1. The Duterte regime and its military officials have declared so many times that they are out to finish off the armed revolutionary movement before the end of the Duterte term of office. The Marcos-Duterte tandem has also declared that it will continue the all-out war policy against the revolutionary movement. Can they really destroy the revolutionary movement in view of the root causes of the armed conflict, the worsening crisis of the ruling system and the escalating conditions of oppression and exploitation?

JMS: To conjure the illusion of success in their military campaigns of suppression, Duterte and his military running dogs use the media agencies and resources of the reactionary government, the corporate media and social media to spread false reports that they have already wiped out more than three times the estimated total strength of the NPA supposedly because NPA commanders and fighters are surrendering voluntarily or getting themselves killed in focused military operations.

Duterte and his armed minions and the Marcos-Sara tandem are daydreaming about destroying the entire revolutionary movement through intelligence, psywar and combat operations.
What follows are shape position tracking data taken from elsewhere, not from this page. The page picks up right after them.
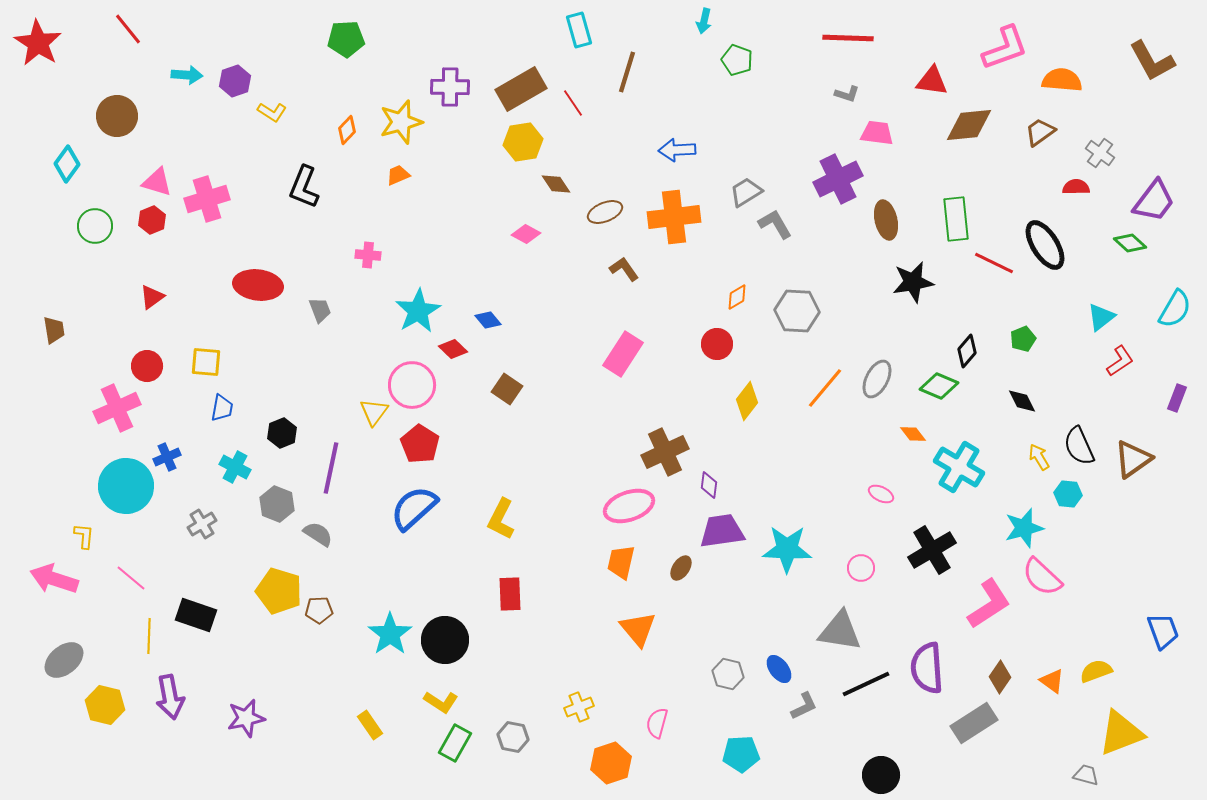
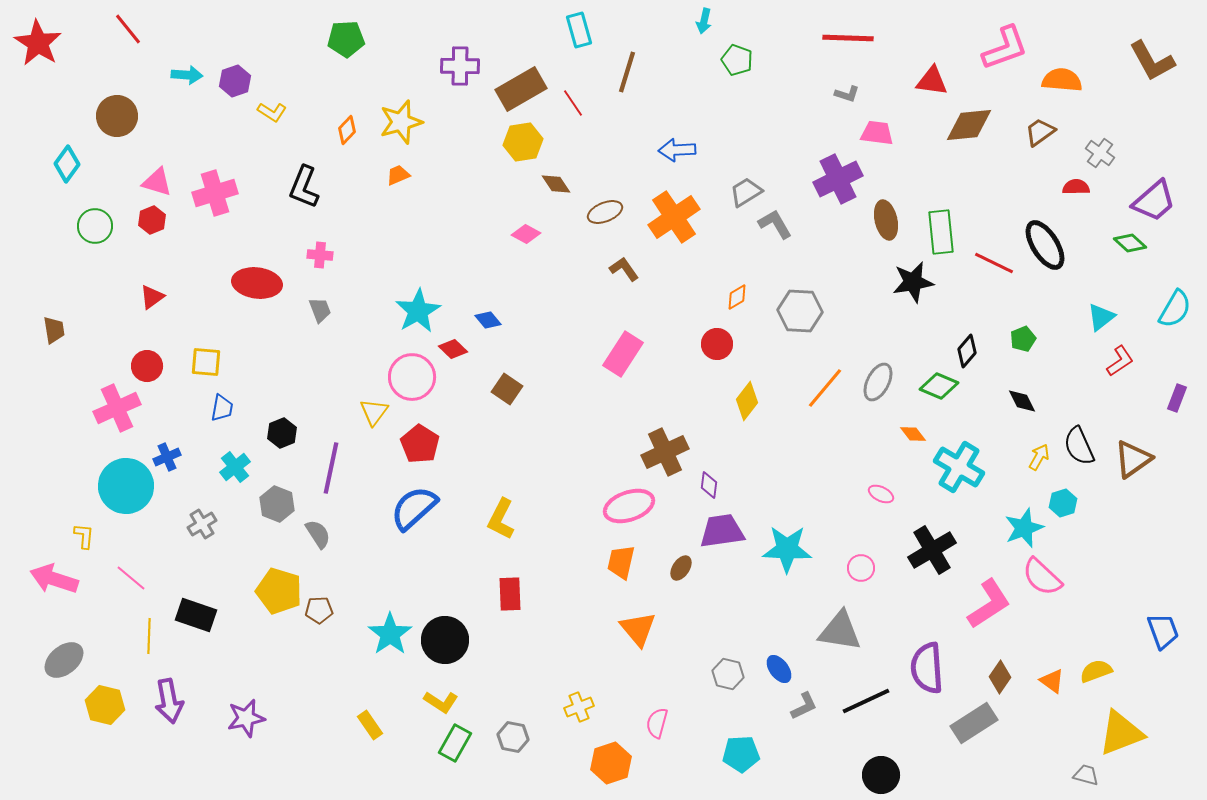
purple cross at (450, 87): moved 10 px right, 21 px up
pink cross at (207, 199): moved 8 px right, 6 px up
purple trapezoid at (1154, 201): rotated 12 degrees clockwise
orange cross at (674, 217): rotated 27 degrees counterclockwise
green rectangle at (956, 219): moved 15 px left, 13 px down
pink cross at (368, 255): moved 48 px left
red ellipse at (258, 285): moved 1 px left, 2 px up
gray hexagon at (797, 311): moved 3 px right
gray ellipse at (877, 379): moved 1 px right, 3 px down
pink circle at (412, 385): moved 8 px up
yellow arrow at (1039, 457): rotated 60 degrees clockwise
cyan cross at (235, 467): rotated 24 degrees clockwise
cyan hexagon at (1068, 494): moved 5 px left, 9 px down; rotated 24 degrees counterclockwise
cyan star at (1024, 528): rotated 6 degrees counterclockwise
gray semicircle at (318, 534): rotated 24 degrees clockwise
black line at (866, 684): moved 17 px down
purple arrow at (170, 697): moved 1 px left, 4 px down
They are using the policy of state terrorism, the Anti-Terror Law so-called and the campaigns of military suppression in order to accumulate power through militarization of civilian functions and to escalate bureaucratic and military corruption from the ever increasing military budget.

The root causes of the civil war are not being addressed by the regime through its own initiatives because of its ultra-reactionary character. And it has systematically prevented peace negotiations and comprehensive agreements with the NDFP on basic social, economic, political and constitutional reforms as required by The Hague Joint Declaration of 1992. So long as such root causes of the armed conflict as foreign monopoly capitalism, domestic feudalism and bureaucrat capitalism persist, the revolutionary forces of the people such as the CPP, NPA, NDFP, revolutionary mass organizations and organs of political power will continue to grow in strength and advance.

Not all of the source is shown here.